When Enterprise-Grade AI Goes Open Source: What Poolside's Laguna XS.2 Means for Developers
When Enterprise-Grade AI Goes Open Source: Inside Poolside's Laguna XS.2
There's something refreshing about an AI model that admits what it was built for.
Most model releases come with benchmark tables, flashy performance claims, and promises of AGI just around the corner. Poolside AI's new Laguna XS.2 does something different: it shows up with the unvarnished backstory of a team that spent years building AI systems for governments and defense contractors—organizations where "move fast and break things" gets you a security audit instead of a product launch.
Now they've released what they learned, and it's available to everyone under Apache 2.0.
The Pedigree Matters More Than the Benchmarks
Before Laguna XS.2, Poolside operated in the shadows. Air-gapped deployments. On-premise infrastructure. Clearance levels most developers never think about. This wasn't glamorous work—it was the kind of engineering where reliability isn't a feature, it's a survival requirement.
Releasing Laguna XS.2 publicly almost feels incidental to their mission. But that's exactly why it's interesting. This model wasn't optimized to win leaderboard positions. It was built to handle genuinely difficult problems in environments where failure isn't acceptable.
That's a fundamentally different design philosophy than the current AI arms race produces.
What You're Actually Getting
At 33B total parameters with only 3B active per token, Laguna XS.2 is actually runnable. We're not talking about theoretical hardware requirements—you can deploy this on a Mac with 36GB of RAM. Through Ollama, vLLM, or Transformers, this is practical open-source infrastructure.
The architectural decisions reflect real-world constraints:
Efficient attention patterns: 30 of 40 layers use sliding window attention with per-head gating. This keeps KV cache requirements low, which means faster inference without sacrificing quality on longer contexts.
Native reasoning capabilities: Built-in support for interleaved thinking between tool calls. You can enable or disable it per request depending on the task—not every problem needs chain-of-thought reasoning, but when it does, it's there.
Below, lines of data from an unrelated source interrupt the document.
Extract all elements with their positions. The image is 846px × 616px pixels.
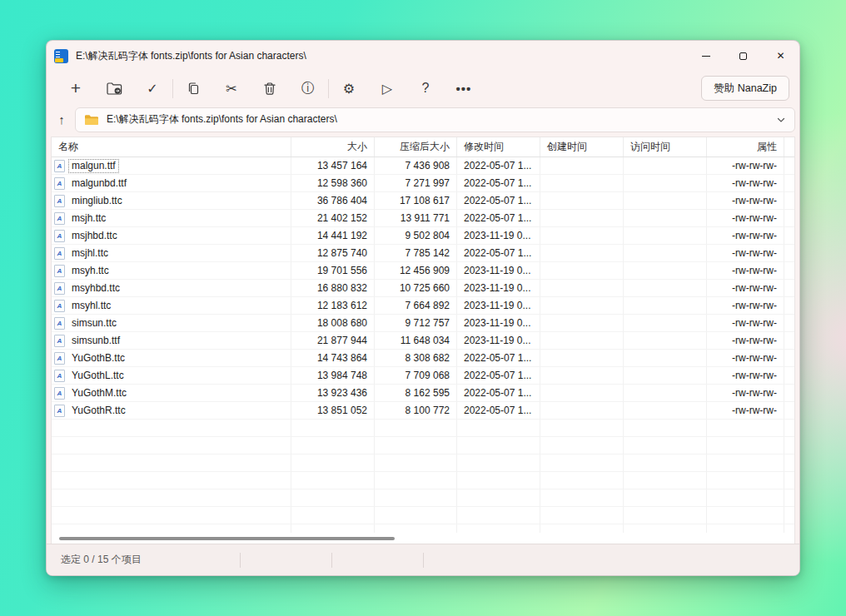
column-header-accessed[interactable]: 访问时间 xyxy=(624,137,707,156)
statusbar-divider xyxy=(331,553,332,568)
cell-accessed xyxy=(624,437,707,455)
cell-filler xyxy=(784,332,795,350)
cell-packed: 12 456 909 xyxy=(375,262,457,280)
table-row[interactable]: Amsyh.ttc19 701 55612 456 9092023-11-19 … xyxy=(52,262,794,280)
cell-accessed xyxy=(624,367,707,385)
cell-accessed xyxy=(624,175,707,192)
info-button[interactable]: ⓘ xyxy=(289,74,327,102)
cell-filler xyxy=(784,262,795,280)
cell-created xyxy=(540,472,624,489)
cell-attrs xyxy=(707,472,784,489)
file-list: 名称大小压缩后大小修改时间创建时间访问时间属性 Amalgun.ttf13 45… xyxy=(51,137,795,544)
cell-packed: 8 308 682 xyxy=(375,350,457,367)
table-row[interactable]: Amalgun.ttf13 457 1647 436 9082022-05-07… xyxy=(52,157,794,175)
cell-filler xyxy=(784,227,795,245)
cell-name xyxy=(52,455,291,472)
file-name: malgun.ttf xyxy=(68,159,119,173)
benchmark-button[interactable]: ▷ xyxy=(368,74,406,102)
table-row[interactable]: Amsjhl.ttc12 875 7407 785 1422022-05-07 … xyxy=(52,245,794,262)
cell-attrs: -rw-rw-rw- xyxy=(707,367,784,385)
column-header-created[interactable]: 创建时间 xyxy=(540,137,624,156)
sponsor-nanazip-button[interactable]: 赞助 NanaZip xyxy=(701,76,789,101)
table-row[interactable]: Amsjh.ttc21 402 15213 911 7712022-05-07 … xyxy=(52,210,794,227)
font-file-icon: A xyxy=(54,300,65,312)
cell-created xyxy=(540,175,624,192)
extract-button[interactable] xyxy=(95,74,133,102)
table-row[interactable]: Amingliub.ttc36 786 40417 108 6172022-05… xyxy=(52,192,794,210)
cell-size: 18 008 680 xyxy=(291,315,375,332)
file-name: msyh.ttc xyxy=(68,264,112,278)
cell-filler xyxy=(784,402,795,420)
column-header-attrs[interactable]: 属性 xyxy=(707,137,784,156)
info-icon: ⓘ xyxy=(301,80,315,97)
table-row[interactable]: AYuGothL.ttc13 984 7487 709 0682022-05-0… xyxy=(52,367,794,385)
cell-modified: 2023-11-19 0... xyxy=(457,280,540,297)
test-button[interactable]: ✓ xyxy=(133,74,172,102)
settings-button[interactable]: ⚙ xyxy=(330,74,368,102)
table-row[interactable]: AYuGothR.ttc13 851 0528 100 7722022-05-0… xyxy=(52,402,794,420)
cell-filler xyxy=(784,192,795,210)
cell-packed: 9 502 804 xyxy=(375,227,457,245)
cell-attrs: -rw-rw-rw- xyxy=(707,297,784,315)
table-row[interactable]: Amsyhl.ttc12 183 6127 664 8922023-11-19 … xyxy=(52,297,794,315)
close-button[interactable]: ✕ xyxy=(762,41,799,71)
file-name: YuGothB.ttc xyxy=(68,351,128,365)
chevron-down-icon[interactable] xyxy=(776,115,786,125)
move-button[interactable]: ✂ xyxy=(212,74,251,102)
column-header-name[interactable]: 名称 xyxy=(52,137,291,156)
path-combobox[interactable]: E:\解决乱码字体 fonts.zip\fonts for Asian char… xyxy=(75,107,795,132)
titlebar[interactable]: E:\解决乱码字体 fonts.zip\fonts for Asian char… xyxy=(47,41,799,71)
toolbar-divider xyxy=(328,79,329,98)
horizontal-scrollbar[interactable] xyxy=(52,533,794,544)
cell-name: Amsjhl.ttc xyxy=(52,245,291,262)
table-row[interactable]: Amalgunbd.ttf12 598 3607 271 9972022-05-… xyxy=(52,175,794,192)
font-file-icon: A xyxy=(54,160,65,172)
cell-size: 12 598 360 xyxy=(291,175,375,192)
table-row[interactable]: Asimsun.ttc18 008 6809 712 7572023-11-19… xyxy=(52,315,794,332)
cell-accessed xyxy=(624,262,707,280)
more-button[interactable]: ••• xyxy=(445,74,483,102)
cell-size: 16 880 832 xyxy=(291,280,375,297)
cell-accessed xyxy=(624,350,707,367)
cell-filler xyxy=(784,437,795,455)
nanazip-app-icon xyxy=(54,49,68,63)
cell-accessed xyxy=(624,507,707,524)
cell-attrs: -rw-rw-rw- xyxy=(707,385,784,402)
maximize-button[interactable] xyxy=(724,41,762,71)
table-row[interactable]: AYuGothB.ttc14 743 8648 308 6822022-05-0… xyxy=(52,350,794,367)
cell-name xyxy=(52,420,291,437)
cell-modified xyxy=(457,420,540,437)
empty-row xyxy=(52,507,794,524)
cell-modified xyxy=(457,472,540,489)
add-button[interactable]: + xyxy=(57,74,95,102)
up-arrow-icon: ↑ xyxy=(58,112,65,127)
help-button[interactable]: ? xyxy=(406,74,445,102)
minimize-button[interactable] xyxy=(687,41,724,71)
cell-name xyxy=(52,507,291,524)
cell-accessed xyxy=(624,245,707,262)
table-row[interactable]: Amsyhbd.ttc16 880 83210 725 6602023-11-1… xyxy=(52,280,794,297)
font-file-icon: A xyxy=(54,247,65,260)
up-button[interactable]: ↑ xyxy=(51,107,72,132)
cell-name xyxy=(52,437,291,455)
copy-button[interactable] xyxy=(174,74,212,102)
cell-name: AYuGothL.ttc xyxy=(52,367,291,385)
column-header-size[interactable]: 大小 xyxy=(291,137,375,156)
column-header-modified[interactable]: 修改时间 xyxy=(457,137,540,156)
scrollbar-thumb[interactable] xyxy=(59,537,395,540)
cell-attrs: -rw-rw-rw- xyxy=(707,402,784,420)
column-header-packed[interactable]: 压缩后大小 xyxy=(375,137,457,156)
folder-icon xyxy=(84,114,99,126)
table-row[interactable]: Asimsunb.ttf21 877 94411 648 0342023-11-… xyxy=(52,332,794,350)
delete-button[interactable] xyxy=(251,74,289,102)
empty-row xyxy=(52,420,794,437)
table-row[interactable]: Amsjhbd.ttc14 441 1929 502 8042023-11-19… xyxy=(52,227,794,245)
cell-packed xyxy=(375,489,457,507)
font-file-icon: A xyxy=(54,370,65,382)
cell-size: 13 923 436 xyxy=(291,385,375,402)
statusbar-divider xyxy=(423,553,424,568)
cell-accessed xyxy=(624,157,707,175)
table-row[interactable]: AYuGothM.ttc13 923 4368 162 5952022-05-0… xyxy=(52,385,794,402)
cell-filler xyxy=(784,315,795,332)
empty-row xyxy=(52,437,794,455)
128K context window: That's enough space for substantial codebases, documentation, and reasoning chains without token exhaustion.
The Coding-First Philosophy
Here's where Poolside's perspective diverges from the mainstream: they believe coding is the core capability through which agents accomplish everything else.
An agent that can write and execute code can compose actions independently. It can build its own tools. It can interact with systems in ways that pure function-calling never allows. This isn't an accident in Laguna XS.2's design—it's the entire thesis.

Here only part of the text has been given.